The NFVO is configured to match the preset attribute information required for deploying the VNF entity with the acquired attribute information of each VIM managed by the VNFM, and selecting the target VIM from the matched VIMs includes: the NFVO matches one or more items of preset capability attribute information, preset position attribute information and preset use attribute information required by the VNF entity with corresponding attribute information in the acquired capability attribute information, position attribute information and use attribute information of each VIM managed by the VNFM, and selects a target VIM from the matched VIMs. For example, the capability attribute information includes the capability of the VIM to support a preset mobile communication technology, such as the capability of the VIM to support a 3G/4G/5G (not limited to the illustrated example) mobile communication technology. The location attribute information includes that the VIM is a VIM in an edge VIM resource pool, or the VIM is a VIM in a core VIM resource pool. The usage attribute information may include, for example, a VIM that is a VIM having a user plane function UPF, and is not limited to the illustrated example.

For example, selecting a target VIM from matching individual VIMs based on the resource information of the individual VIMs may include: and selecting the VIM with idle resources matched with the resource information required by the VNF entity to be deployed from the matched VIMs as a target VIM according to the resource information of the VIMs. The resource information of the VIM comprises one or more of CPU resources, memory resources and hard disk resources. And selecting a target VIM from each matched VIM according to the resource information of each VIM, thereby realizing the efficient utilization of the idle VIM resources.
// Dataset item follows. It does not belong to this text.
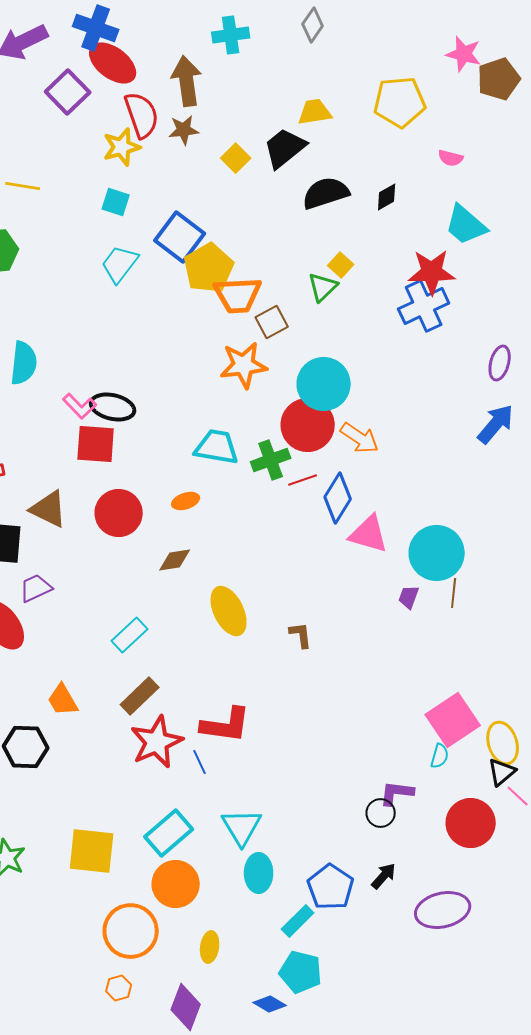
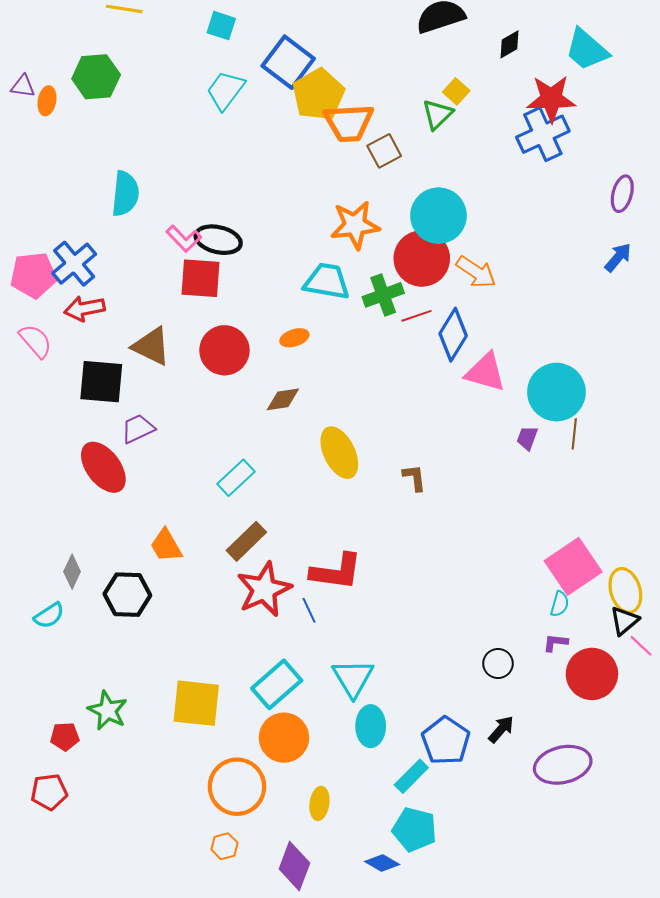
black diamond: (387, 197) -> (509, 44), moved
orange star: (244, 365) -> (355, 225), moved
blue arrow: (496, 424) -> (618, 257), size x0.7
purple L-shape: (397, 793) -> (555, 643), moved, size x0.7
The memory 201 may include, for example, a system memory, a fixed nonvolatile storage medium, and the like. The system memory stores, for example, an operating system, an application program, a Boot Loader (Boot Loader), and other programs.

NFVO 200 may also include input output interface 203, network interface 204, storage interface 205, and the like. These interfaces 203, 204, 205 and the memory 201 and the processor 202 may be connected by a bus 206, for example. The input/output interface 203 provides a connection interface for input/output devices such as a display, a mouse, a keyboard, and a touch screen. The network interface 204 provides a connection interface for various networking devices. The storage interface 205 provides a connection interface for external storage devices such as an SD card and a usb disk.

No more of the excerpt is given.